Keeping Tairāwhiti tamariki safe on the roads

1 min read

News article photos (5 items)

Māori Wardens, Plunket, Te Aka Ora and Police are working together on the child vehicle restraint campaign
Norma Hooks from Plunket checks child restraints for a Gisborne mum.
Constable Rangitawhiao Kingi helps Te Aka Ora staff on the BBQ at the clinic.
Sergeant Eve Tremain (second from right) with members of Plunket.
A Plunket car seat service sign and a Police checkpoint sign at the entrance to the clinic.

Tairāwhiti Police joined forces with Plunket, charitable trust Te Aka Ora and local Māori wardens in a child vehicle restraint campaign ahead of the holiday season.

Clinics have been held to check child restraints in vehicles to ensure they are correctly fitted and safe to use. While Plunket and Te Aka Ora staff helped check car restraints, Māori wardens provided valuable traffic management.

At the first clinic, 32 vehicles dropped in and 49 baby capsules, car seats, and booster seats were checked.

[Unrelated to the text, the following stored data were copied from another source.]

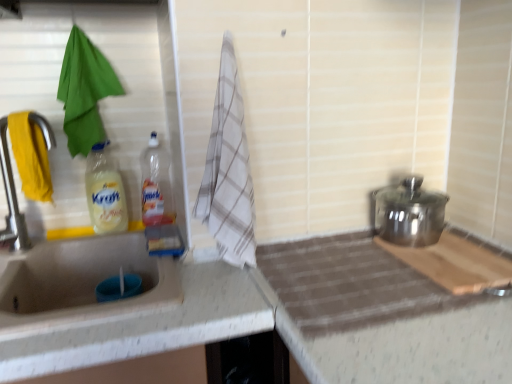 Question: In terms of height, does polished stainless steel pot at right look taller or shorter compared to white checkered towel at center, the 2th beach towel from the back?

Choices:
 (A) short
 (B) tall

Answer: (A)

Question: From the image's perspective, is polished stainless steel pot at right above or below white checkered towel at center, the 1th beach towel in the front-to-back sequence?

Choices:
 (A) below
 (B) above

Answer: (A)

Question: Which object is the closest to the polished stainless steel pot at right?

Choices:
 (A) translucent plastic bottle at center, positioned as the 1th bottle in right-to-left order
 (B) yellow matte bottle at sink left, which is the first bottle in left-to-right order
 (C) matte silver tap at left
 (D) white checkered towel at center, the 1th beach towel in the front-to-back sequence
 (E) green fabric towel at left, which is the second beach towel in right-to-left order

Answer: (D)

Question: Considering the real-world distances, which object is farthest from the green fabric towel at left, positioned as the second beach towel in front-to-back order?

Choices:
 (A) yellow matte bottle at sink left, which is the first bottle in left-to-right order
 (B) white checkered towel at center, the 2th beach towel from the back
 (C) matte silver tap at left
 (D) translucent plastic bottle at center, positioned as the 1th bottle in right-to-left order
 (E) wooden cutting board at right

Answer: (E) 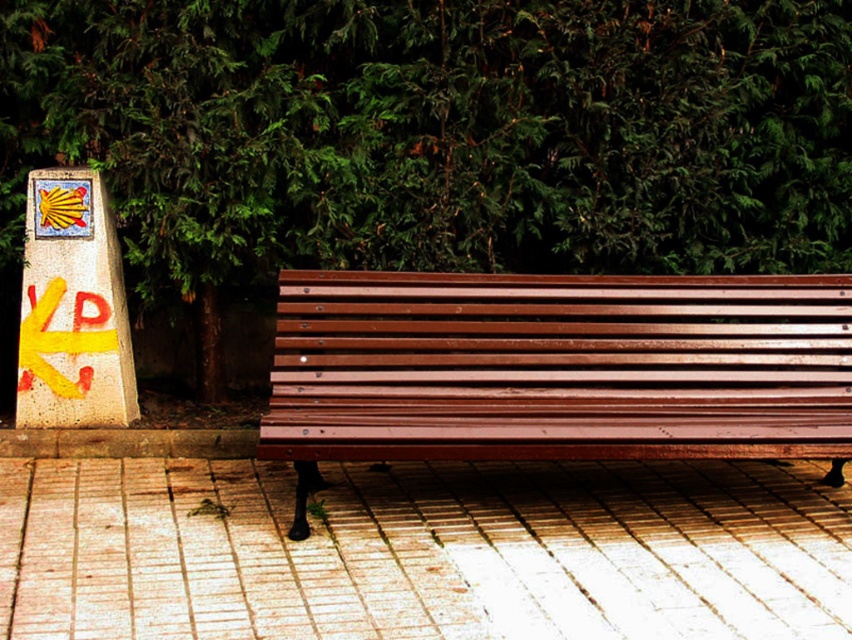 Question: Is green leafy tree at upper center to the left of yellow painted stone signpost at left from the viewer's perspective?

Choices:
 (A) yes
 (B) no

Answer: (B)

Question: Which point is farther to the camera?

Choices:
 (A) (125, 404)
 (B) (392, 221)
 (C) (629, 458)

Answer: (B)

Question: In this image, where is green leafy tree at upper center located relative to yellow painted stone signpost at left?

Choices:
 (A) below
 (B) above

Answer: (B)

Question: Among these objects, which one is nearest to the camera?

Choices:
 (A) yellow painted stone signpost at left
 (B) wooden bench at center

Answer: (B)

Question: Which of the following is the closest to the observer?

Choices:
 (A) green leafy tree at upper center
 (B) yellow painted stone signpost at left
 (C) wooden bench at center

Answer: (C)

Question: Is green leafy tree at upper center to the right of yellow painted stone signpost at left from the viewer's perspective?

Choices:
 (A) yes
 (B) no

Answer: (A)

Tairāwhiti Road Policing Sergeant Eve Tremain says 13 of the seats were fitted incorrectly, one vehicle had an expired seat, another had the wrong size seat for the child, and one had no child seat at all. These whānau were referred to Plunket for a car seat.

She says as part of the clinic they gave out 28 children’s cycle helmets and high visibility vests to those who stopped by.

“The first clinic was a great success. We now know 49 pepi (babies) and tamariki are safe in vehicles on our roads.

“One of the goals for these clinics is to raise awareness in Tairāwhiti of the risk of not correctly restraining infants, toddlers and children, and to equip our whānau with safe restraints for their tamariki when travelling."